> [Work task]: All that should come back is the lines of the data below from the one containing "DIESE SEITE" to the one containing "Se questo articolo", inclusive, exactly as they stand.
_____
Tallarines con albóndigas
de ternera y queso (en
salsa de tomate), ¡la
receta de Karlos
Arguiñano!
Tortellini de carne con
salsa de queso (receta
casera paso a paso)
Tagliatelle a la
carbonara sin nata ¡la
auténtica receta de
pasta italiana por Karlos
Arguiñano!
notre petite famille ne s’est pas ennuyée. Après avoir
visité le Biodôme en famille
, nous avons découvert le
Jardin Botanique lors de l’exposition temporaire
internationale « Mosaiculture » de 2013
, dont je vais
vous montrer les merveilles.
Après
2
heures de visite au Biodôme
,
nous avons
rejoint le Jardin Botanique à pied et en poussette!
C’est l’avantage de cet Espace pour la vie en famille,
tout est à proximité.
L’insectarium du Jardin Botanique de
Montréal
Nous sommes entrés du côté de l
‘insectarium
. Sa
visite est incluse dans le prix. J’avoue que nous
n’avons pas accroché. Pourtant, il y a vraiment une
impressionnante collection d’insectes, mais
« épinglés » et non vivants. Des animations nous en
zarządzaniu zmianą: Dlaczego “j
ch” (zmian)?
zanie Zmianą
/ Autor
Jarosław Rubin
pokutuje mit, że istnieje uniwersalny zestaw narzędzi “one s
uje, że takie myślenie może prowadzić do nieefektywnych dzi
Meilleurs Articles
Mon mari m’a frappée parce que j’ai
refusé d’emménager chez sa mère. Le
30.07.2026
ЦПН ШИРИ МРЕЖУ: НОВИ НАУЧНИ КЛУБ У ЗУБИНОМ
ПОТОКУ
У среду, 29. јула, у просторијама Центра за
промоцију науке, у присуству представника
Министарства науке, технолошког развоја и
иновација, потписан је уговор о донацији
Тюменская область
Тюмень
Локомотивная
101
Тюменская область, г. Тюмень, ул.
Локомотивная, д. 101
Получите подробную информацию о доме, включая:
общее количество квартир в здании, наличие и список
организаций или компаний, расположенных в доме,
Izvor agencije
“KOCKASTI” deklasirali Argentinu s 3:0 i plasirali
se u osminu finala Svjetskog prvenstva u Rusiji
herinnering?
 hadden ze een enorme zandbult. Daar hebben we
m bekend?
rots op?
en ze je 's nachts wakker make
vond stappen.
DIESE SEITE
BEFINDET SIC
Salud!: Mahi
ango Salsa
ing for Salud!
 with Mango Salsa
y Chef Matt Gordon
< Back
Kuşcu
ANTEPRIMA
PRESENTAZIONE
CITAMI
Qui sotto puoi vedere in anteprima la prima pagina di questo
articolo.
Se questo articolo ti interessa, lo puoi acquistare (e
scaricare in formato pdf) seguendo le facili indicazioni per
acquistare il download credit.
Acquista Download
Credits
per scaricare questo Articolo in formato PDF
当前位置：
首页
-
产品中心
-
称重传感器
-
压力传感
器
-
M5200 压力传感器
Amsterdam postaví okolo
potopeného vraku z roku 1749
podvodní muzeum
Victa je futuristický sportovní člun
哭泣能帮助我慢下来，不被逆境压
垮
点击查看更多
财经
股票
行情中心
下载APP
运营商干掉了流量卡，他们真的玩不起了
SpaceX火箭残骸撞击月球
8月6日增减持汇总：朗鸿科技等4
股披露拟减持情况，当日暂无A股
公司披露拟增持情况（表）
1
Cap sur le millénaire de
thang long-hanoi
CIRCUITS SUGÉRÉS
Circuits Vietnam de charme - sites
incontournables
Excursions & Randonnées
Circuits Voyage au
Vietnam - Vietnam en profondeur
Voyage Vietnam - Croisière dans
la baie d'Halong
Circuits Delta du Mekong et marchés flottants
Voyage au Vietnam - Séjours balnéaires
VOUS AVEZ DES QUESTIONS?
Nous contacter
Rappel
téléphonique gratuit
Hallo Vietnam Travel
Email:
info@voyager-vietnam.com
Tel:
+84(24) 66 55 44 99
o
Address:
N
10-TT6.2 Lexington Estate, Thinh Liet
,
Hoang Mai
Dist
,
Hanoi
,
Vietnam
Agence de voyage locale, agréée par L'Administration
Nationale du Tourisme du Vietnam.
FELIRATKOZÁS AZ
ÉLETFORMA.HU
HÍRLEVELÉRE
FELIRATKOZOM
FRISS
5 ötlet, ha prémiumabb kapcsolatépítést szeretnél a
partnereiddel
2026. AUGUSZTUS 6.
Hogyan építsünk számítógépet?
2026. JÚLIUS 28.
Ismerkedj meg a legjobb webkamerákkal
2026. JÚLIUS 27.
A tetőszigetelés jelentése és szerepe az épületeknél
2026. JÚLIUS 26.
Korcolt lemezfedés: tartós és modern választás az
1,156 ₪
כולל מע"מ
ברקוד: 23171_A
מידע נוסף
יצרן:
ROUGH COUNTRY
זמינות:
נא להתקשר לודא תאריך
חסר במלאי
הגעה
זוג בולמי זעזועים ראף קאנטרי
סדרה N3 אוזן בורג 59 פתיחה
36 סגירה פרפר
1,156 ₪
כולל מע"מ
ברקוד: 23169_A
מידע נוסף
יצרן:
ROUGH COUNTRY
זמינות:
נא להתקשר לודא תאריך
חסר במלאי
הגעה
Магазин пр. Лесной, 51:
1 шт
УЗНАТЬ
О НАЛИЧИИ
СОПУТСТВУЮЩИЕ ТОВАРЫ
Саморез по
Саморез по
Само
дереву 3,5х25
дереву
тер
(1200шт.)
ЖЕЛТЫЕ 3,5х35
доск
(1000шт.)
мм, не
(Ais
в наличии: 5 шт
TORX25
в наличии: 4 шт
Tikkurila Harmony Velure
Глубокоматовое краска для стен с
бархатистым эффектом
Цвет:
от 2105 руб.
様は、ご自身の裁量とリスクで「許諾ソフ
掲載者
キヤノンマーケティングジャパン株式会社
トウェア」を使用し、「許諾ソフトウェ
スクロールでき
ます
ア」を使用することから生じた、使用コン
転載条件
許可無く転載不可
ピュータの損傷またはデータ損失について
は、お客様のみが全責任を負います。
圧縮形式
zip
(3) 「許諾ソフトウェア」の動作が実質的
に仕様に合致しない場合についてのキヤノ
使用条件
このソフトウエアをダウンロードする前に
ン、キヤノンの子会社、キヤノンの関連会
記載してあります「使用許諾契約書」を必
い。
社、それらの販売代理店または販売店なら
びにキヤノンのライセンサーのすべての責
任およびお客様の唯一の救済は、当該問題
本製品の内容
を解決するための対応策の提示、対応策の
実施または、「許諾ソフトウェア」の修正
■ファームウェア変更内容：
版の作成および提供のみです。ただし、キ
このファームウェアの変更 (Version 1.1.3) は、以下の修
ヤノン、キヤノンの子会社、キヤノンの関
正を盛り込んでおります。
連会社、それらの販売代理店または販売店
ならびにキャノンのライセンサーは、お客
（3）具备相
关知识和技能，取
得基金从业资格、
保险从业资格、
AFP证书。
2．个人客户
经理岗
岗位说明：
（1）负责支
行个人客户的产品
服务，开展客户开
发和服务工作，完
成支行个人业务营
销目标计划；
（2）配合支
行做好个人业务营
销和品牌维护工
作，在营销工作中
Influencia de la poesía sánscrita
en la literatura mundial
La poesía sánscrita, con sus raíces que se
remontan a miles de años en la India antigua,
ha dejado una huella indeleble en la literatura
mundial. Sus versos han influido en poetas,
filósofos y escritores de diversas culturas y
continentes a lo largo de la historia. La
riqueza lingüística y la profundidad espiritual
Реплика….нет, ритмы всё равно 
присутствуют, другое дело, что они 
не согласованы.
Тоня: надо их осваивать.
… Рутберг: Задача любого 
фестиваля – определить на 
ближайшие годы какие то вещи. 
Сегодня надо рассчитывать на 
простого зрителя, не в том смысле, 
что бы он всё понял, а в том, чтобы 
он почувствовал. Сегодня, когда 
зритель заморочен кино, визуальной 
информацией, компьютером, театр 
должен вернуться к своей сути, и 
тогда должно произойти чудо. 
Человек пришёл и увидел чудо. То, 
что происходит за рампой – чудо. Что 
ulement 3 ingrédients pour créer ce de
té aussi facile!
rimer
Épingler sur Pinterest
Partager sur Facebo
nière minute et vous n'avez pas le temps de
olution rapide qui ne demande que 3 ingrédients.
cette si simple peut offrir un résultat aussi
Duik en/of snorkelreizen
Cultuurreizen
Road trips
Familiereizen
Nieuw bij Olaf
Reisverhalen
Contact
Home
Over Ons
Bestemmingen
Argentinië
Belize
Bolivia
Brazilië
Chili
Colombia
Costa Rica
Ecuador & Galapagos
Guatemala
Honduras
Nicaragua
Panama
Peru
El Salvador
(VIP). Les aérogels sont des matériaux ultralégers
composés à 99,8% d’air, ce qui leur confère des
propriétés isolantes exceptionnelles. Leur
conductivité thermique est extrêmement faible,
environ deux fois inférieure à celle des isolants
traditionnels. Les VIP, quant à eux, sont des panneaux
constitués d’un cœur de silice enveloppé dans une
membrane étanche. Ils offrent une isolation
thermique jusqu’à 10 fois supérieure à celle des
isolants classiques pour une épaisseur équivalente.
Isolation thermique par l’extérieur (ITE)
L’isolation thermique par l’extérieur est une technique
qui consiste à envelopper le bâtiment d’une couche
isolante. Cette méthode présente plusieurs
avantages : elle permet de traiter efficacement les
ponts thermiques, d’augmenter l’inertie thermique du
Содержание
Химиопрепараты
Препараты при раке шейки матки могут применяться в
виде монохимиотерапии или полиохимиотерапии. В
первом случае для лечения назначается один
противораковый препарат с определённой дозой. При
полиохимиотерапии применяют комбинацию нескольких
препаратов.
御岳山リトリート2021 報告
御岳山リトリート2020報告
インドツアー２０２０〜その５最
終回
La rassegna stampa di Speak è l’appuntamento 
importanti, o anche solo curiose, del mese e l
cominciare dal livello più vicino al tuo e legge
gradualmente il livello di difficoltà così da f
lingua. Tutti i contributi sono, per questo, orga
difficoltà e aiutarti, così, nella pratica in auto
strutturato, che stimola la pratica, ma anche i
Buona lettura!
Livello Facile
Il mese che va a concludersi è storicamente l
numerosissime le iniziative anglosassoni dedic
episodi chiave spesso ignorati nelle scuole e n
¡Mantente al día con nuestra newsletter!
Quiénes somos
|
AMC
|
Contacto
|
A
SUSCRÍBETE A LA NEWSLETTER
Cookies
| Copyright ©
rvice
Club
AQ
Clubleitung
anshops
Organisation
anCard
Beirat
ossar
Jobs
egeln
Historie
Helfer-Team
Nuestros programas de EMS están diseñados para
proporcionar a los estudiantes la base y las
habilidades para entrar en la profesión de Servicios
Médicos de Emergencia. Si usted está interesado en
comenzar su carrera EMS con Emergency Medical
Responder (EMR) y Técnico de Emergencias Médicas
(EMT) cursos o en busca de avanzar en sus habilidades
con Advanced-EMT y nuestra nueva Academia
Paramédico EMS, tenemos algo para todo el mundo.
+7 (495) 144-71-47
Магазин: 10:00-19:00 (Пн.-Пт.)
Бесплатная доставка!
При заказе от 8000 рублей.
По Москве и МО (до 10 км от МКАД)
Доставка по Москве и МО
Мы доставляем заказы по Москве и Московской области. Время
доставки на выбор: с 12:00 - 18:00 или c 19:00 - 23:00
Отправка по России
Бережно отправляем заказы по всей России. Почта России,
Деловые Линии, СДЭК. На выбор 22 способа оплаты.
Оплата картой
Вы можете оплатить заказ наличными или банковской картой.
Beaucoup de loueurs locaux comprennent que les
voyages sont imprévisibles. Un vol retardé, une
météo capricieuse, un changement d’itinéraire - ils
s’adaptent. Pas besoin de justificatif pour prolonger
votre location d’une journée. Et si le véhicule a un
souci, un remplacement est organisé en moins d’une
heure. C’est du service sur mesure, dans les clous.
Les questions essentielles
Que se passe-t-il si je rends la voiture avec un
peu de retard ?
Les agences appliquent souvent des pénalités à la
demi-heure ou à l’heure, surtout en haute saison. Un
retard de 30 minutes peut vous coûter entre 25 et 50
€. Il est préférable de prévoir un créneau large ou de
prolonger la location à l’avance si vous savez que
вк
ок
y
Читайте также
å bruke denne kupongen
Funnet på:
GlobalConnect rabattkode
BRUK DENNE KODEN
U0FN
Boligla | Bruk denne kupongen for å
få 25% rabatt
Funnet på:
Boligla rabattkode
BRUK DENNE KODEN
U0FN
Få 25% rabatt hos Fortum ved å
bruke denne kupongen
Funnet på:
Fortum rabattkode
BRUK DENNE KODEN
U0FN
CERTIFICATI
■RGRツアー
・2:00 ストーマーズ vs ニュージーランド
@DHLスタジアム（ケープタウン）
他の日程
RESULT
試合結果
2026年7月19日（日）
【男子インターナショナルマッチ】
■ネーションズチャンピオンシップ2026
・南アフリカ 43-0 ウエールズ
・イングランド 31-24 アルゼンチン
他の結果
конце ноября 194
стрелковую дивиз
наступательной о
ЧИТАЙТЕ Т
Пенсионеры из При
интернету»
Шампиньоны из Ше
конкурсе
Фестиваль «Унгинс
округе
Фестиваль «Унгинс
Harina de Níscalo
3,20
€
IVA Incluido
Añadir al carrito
_____
> [Solution to this task]:
DIESE SEITE
BEFINDET SIC
Salud!: Mahi
ango Salsa
ing for Salud!
 with Mango Salsa
y Chef Matt Gordon
< Back
Kuşcu
ANTEPRIMA
PRESENTAZIONE
CITAMI
Qui sotto puoi vedere in anteprima la prima pagina di questo
articolo.
Se questo articolo ti interessa, lo puoi acquistare (e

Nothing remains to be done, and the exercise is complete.